§ PROBLEM: Could you output each line below exactly as it appears, excluding any pictures?

§ SUPPLIED INFORMATION:
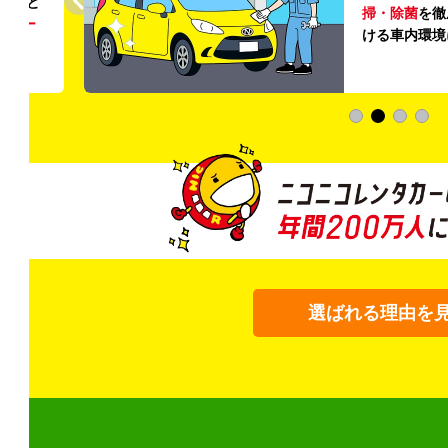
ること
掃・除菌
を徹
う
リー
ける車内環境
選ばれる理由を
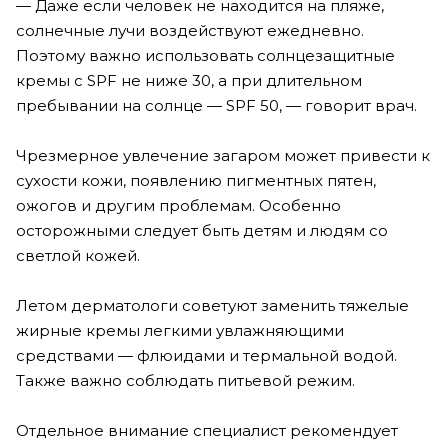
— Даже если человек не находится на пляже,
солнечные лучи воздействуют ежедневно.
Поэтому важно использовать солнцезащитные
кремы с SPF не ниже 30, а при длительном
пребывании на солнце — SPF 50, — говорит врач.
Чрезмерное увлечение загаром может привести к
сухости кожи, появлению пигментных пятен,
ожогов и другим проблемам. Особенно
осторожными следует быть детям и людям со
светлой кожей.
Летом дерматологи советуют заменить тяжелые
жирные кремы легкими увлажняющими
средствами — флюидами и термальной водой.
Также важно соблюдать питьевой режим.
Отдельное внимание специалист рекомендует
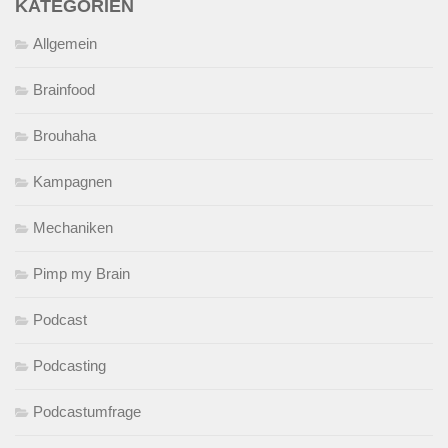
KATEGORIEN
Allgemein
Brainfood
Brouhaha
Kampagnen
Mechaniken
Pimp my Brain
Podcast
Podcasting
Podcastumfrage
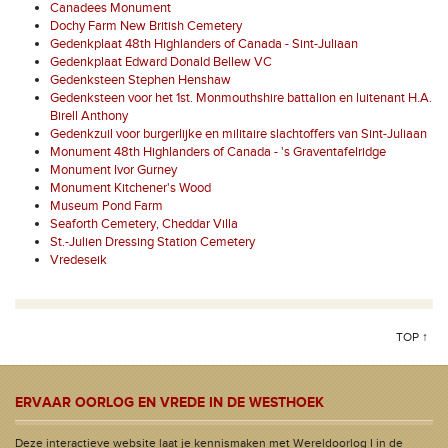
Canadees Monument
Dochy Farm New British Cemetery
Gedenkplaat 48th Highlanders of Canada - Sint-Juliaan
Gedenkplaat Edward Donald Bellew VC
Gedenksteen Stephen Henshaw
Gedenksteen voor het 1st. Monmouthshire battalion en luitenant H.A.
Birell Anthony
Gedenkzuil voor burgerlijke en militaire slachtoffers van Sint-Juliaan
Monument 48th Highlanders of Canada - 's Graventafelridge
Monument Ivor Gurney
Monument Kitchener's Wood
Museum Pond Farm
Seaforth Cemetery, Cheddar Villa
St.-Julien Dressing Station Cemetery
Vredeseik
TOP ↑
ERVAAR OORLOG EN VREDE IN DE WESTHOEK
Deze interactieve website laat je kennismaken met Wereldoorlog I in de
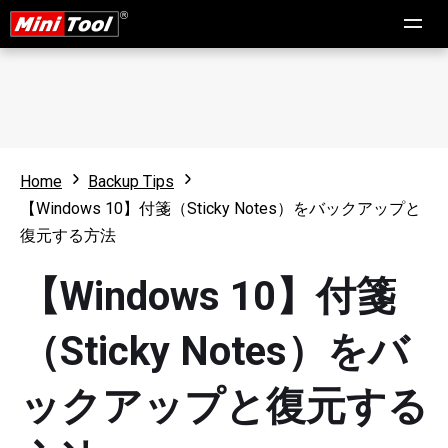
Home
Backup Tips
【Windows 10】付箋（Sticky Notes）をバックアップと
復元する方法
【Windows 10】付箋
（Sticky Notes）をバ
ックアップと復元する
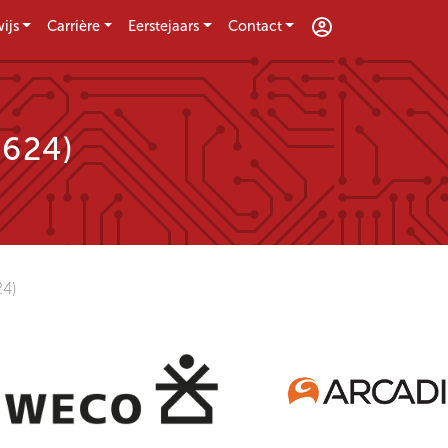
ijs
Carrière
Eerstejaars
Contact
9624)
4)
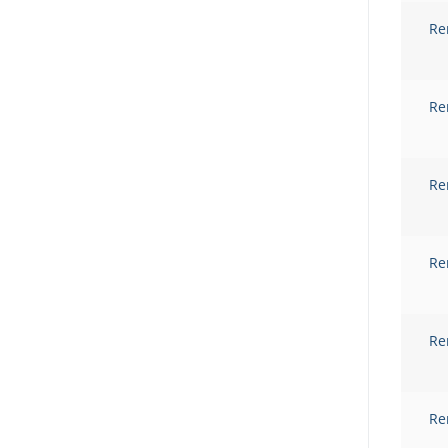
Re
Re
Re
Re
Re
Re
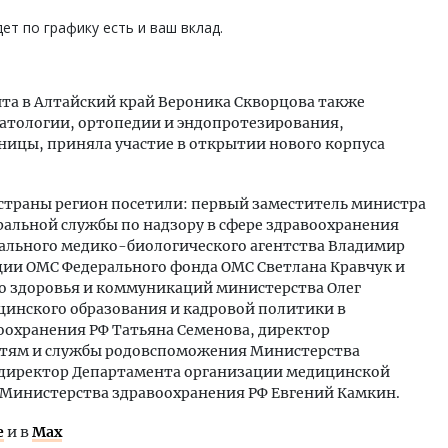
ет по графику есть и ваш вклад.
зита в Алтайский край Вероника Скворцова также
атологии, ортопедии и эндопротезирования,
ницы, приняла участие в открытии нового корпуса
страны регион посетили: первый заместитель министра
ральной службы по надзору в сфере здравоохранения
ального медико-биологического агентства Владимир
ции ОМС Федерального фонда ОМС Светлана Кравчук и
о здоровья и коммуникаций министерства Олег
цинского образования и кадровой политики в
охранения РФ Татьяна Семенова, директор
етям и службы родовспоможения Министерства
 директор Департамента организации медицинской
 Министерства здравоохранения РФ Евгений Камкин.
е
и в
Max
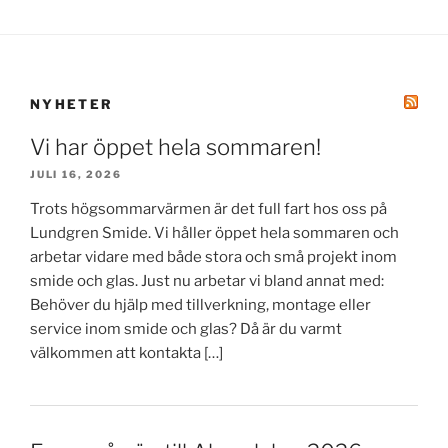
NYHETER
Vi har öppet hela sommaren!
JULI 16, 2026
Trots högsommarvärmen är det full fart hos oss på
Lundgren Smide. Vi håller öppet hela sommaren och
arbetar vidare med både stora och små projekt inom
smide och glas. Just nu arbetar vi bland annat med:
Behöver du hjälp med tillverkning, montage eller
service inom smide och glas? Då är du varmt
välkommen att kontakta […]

§ RESPONSE AREA:
ること
掃・除菌
を徹
う
リー
ける車内環境
選ばれる理由を
— Даже если человек не находится на пляже,
солнечные лучи воздействуют ежедневно.
Поэтому важно использовать солнцезащитные
кремы с SPF не ниже 30, а при длительном
пребывании на солнце — SPF 50, — говорит врач.
Чрезмерное увлечение загаром может привести к
сухости кожи, появлению пигментных пятен,
ожогов и другим проблемам. Особенно
осторожными следует быть детям и людям со
светлой кожей.
Летом дерматологи советуют заменить тяжелые
жирные кремы легкими увлажняющими
средствами — флюидами и термальной водой.
Также важно соблюдать питьевой режим.
Отдельное внимание специалист рекомендует
KATEGORIEN
Allgemein
Brainfood
Brouhaha
Kampagnen
Mechaniken
Pimp my Brain
Podcast
Podcasting
Podcastumfrage
Canadees Monument
Dochy Farm New British Cemetery
Gedenkplaat 48th Highlanders of Canada - Sint-Juliaan
Gedenkplaat Edward Donald Bellew VC
Gedenksteen Stephen Henshaw
Gedenksteen voor het 1st. Monmouthshire battalion en luitenant H.A.
Birell Anthony
Gedenkzuil voor burgerlijke en militaire slachtoffers van Sint-Juliaan
Monument 48th Highlanders of Canada - 's Graventafelridge
Monument Ivor Gurney
Monument Kitchener's Wood
Museum Pond Farm
Seaforth Cemetery, Cheddar Villa
St.-Julien Dressing Station Cemetery
Vredeseik
TOP ↑
ERVAAR OORLOG EN VREDE IN DE WESTHOEK
Deze interactieve website laat je kennismaken met Wereldoorlog I in de
Home
Backup Tips
【Windows 10】付箋（Sticky Notes）をバックアップと
復元する方法
【Windows 10】付箋
（Sticky Notes）をバ
ックアップと復元する
ijs
Carrière
Eerstejaars
Contact
9624)
4)
Re
Re
Re
Re
Re
Re
ет по графику есть и ваш вклад.
зита в Алтайский край Вероника Скворцова также
атологии, ортопедии и эндопротезирования,
ницы, приняла участие в открытии нового корпуса
страны регион посетили: первый заместитель министра
ральной службы по надзору в сфере здравоохранения
ального медико-биологического агентства Владимир
ции ОМС Федерального фонда ОМС Светлана Кравчук и
о здоровья и коммуникаций министерства Олег
цинского образования и кадровой политики в
охранения РФ Татьяна Семенова, директор
етям и службы родовспоможения Министерства
 директор Департамента организации медицинской
 Министерства здравоохранения РФ Евгений Камкин.
е
и в
Max
NYHETER
Vi har öppet hela sommaren!
JULI 16, 2026
Trots högsommarvärmen är det full fart hos oss på
Lundgren Smide. Vi håller öppet hela sommaren och
arbetar vidare med både stora och små projekt inom
smide och glas. Just nu arbetar vi bland annat med:
Behöver du hjälp med tillverkning, montage eller
service inom smide och glas? Då är du varmt
välkommen att kontakta […]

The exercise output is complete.